The former, after the elections, linked its political standing, as well as that of its allies, to its arsenal. As for the latter, it is a group of factions who have come together without forming an alliance, and this group refuses to recognize the privilege of the former and is keen on confronting it. Of course, it does not intend to face the former’s arms with arms, as Lebanese writer Hazem Saghieh pointed out in his latest article for Asharq al-Awsat. “That, however, obviously does not imply support for suicidal idiotic decisions like facing weapons with weapons.” “Nonetheless,” he adds, “pacifist naivety should not be the only alternative to suicidal idiocy.”


Hezbollah rejects linking the loss of its majority to the roles it plays as an armed force, which brings the collapse of the Soviet Union to mind. The Soviet Union’s immense arsenal could not provide its citizens with bread in 1989 or prevent its collapse in 1991. The difference in scale, here, is immense. Nonetheless, it is a simple example of the sort of threats Lebanon will face in the near term, especially as the party arrogantly tries to disregard the results and conceals its uneasiness with the results and confusion about how to address them by emphasizing the need to discuss day to day needs.
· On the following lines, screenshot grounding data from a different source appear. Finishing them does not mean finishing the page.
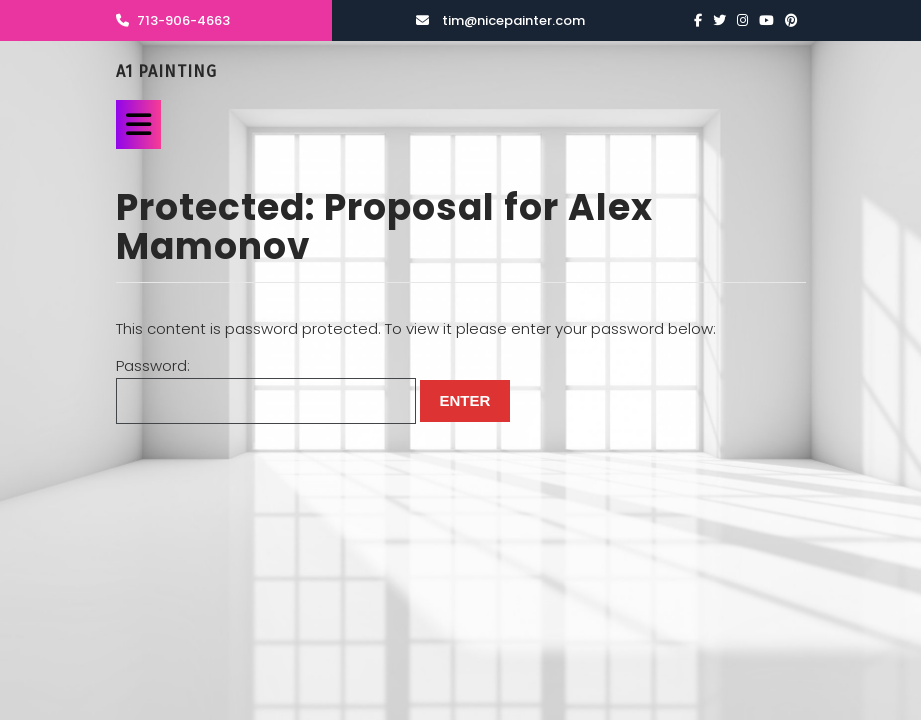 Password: (266, 389)
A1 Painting (166, 71) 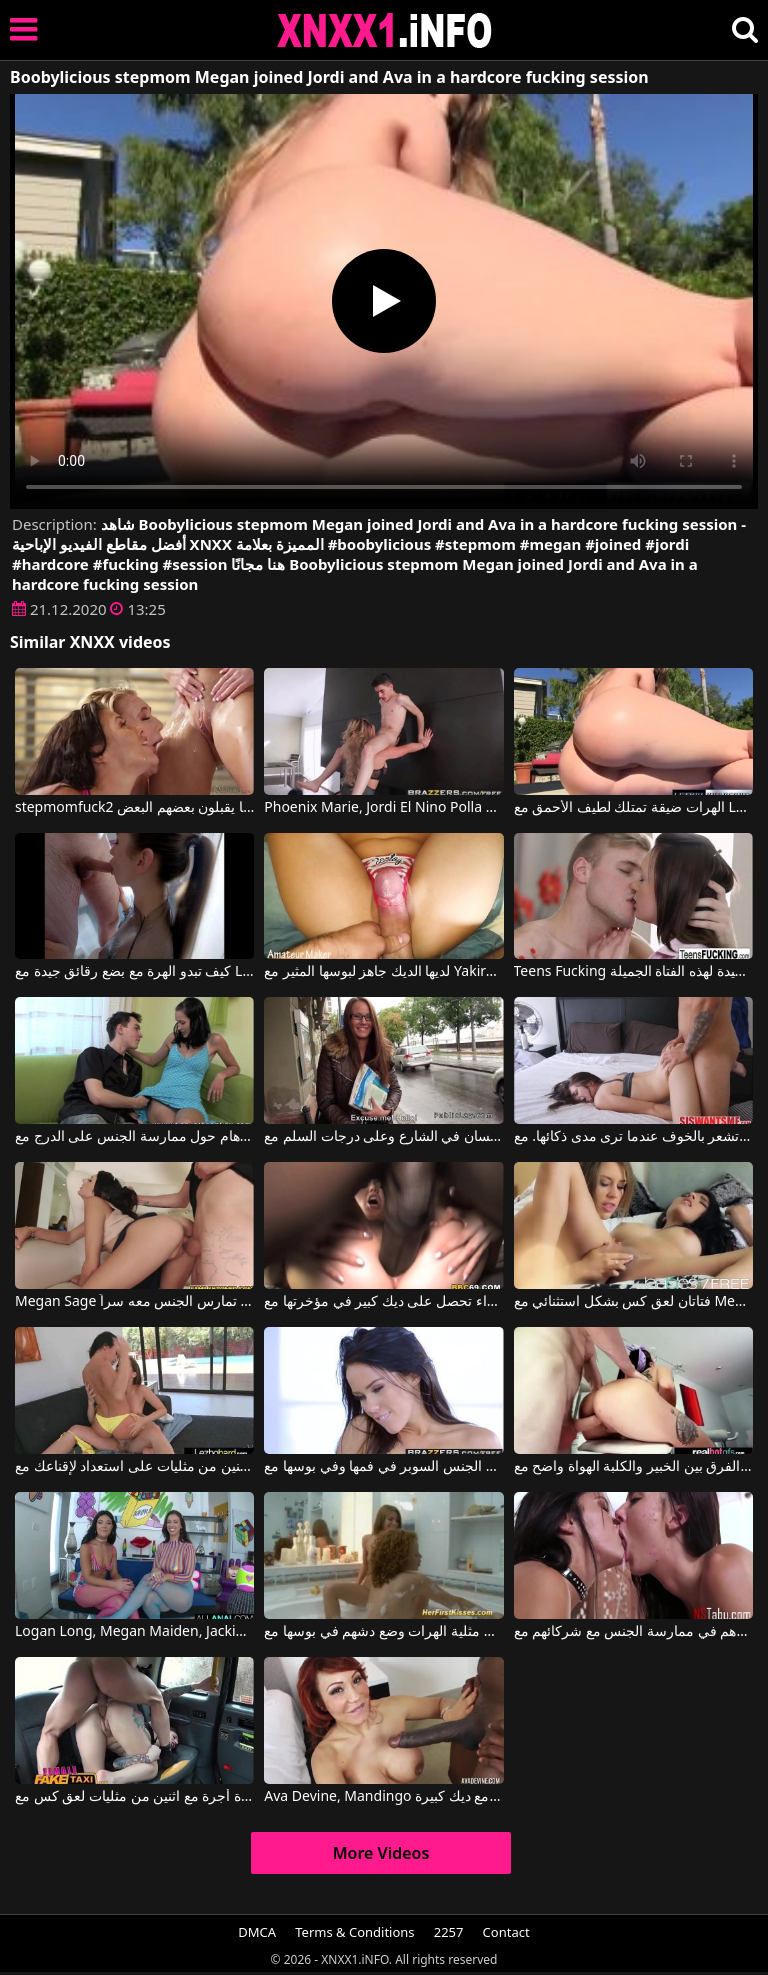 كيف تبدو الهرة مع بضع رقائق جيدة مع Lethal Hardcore (134, 972)
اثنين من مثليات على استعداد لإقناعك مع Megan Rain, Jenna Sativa (134, 1467)
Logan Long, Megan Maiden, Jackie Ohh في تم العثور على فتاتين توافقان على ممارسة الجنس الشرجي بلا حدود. (134, 1632)
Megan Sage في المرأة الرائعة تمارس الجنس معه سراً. (134, 1302)
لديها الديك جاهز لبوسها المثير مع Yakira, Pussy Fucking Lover (383, 972)
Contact (506, 1932)
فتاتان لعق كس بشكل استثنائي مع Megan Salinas (633, 1302)
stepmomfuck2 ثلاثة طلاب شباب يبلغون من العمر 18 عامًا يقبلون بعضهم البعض (134, 808)
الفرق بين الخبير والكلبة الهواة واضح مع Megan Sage (633, 1467)
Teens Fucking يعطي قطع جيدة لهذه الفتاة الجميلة (633, 972)
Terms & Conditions (354, 1932)
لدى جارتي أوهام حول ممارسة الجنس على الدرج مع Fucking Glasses (134, 1137)
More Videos (381, 1853)
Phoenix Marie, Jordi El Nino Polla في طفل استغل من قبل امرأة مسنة (383, 808)
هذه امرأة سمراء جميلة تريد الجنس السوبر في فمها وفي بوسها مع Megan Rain (383, 1467)
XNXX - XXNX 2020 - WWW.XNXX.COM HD (385, 30)
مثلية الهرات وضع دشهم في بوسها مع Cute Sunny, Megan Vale (383, 1632)
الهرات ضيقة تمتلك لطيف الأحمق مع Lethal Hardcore (633, 808)
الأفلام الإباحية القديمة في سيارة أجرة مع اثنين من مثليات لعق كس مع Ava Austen (134, 1797)
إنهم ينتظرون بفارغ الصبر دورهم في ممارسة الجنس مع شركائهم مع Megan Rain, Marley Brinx (633, 1632)
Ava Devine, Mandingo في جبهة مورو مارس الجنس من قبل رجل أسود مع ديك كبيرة (383, 1797)
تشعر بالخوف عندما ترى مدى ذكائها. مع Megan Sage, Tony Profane (633, 1137)
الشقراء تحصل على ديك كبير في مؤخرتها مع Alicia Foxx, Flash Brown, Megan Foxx (383, 1302)
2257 (449, 1932)
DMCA (257, 1932)
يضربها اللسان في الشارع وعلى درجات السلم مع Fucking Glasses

While such calls continue to come with warnings that it is prepared to disrupt political life and clash with rivals if need be, the party has resorted to violence and the use of military force at several junctures- especially given the crisis and the state of the economy- will likely carefully assess the state of play before endeavoring to start this kind of misadventure.


In practice, the results have created confusion on all levels and reinforced fears of a clash between the traditional parties and the reformists, who reject the logic of wheeling and dealing but have a limited capacity to obstruct it. That means Lebanon is likely to see a legislative vacuum (because it is difficult to predict whether a parliamentary session will be held and Nabih Berri will be elected parliamentary speaker), a vacuum in the executive (since rival blocs agreeing to a consensus prime minister seem unlikely) and this will inevitably impact parliament’s election of a new President in October.


And so, the confusing election results have created political confusion. While it opens the door to establishing a movement for change, it has also created an impasse that needs untraditional solutions of the sort that the Lebanese have become accustomed to seeing whenever faced with a similar crisis. May God protect what remains of Lebanon.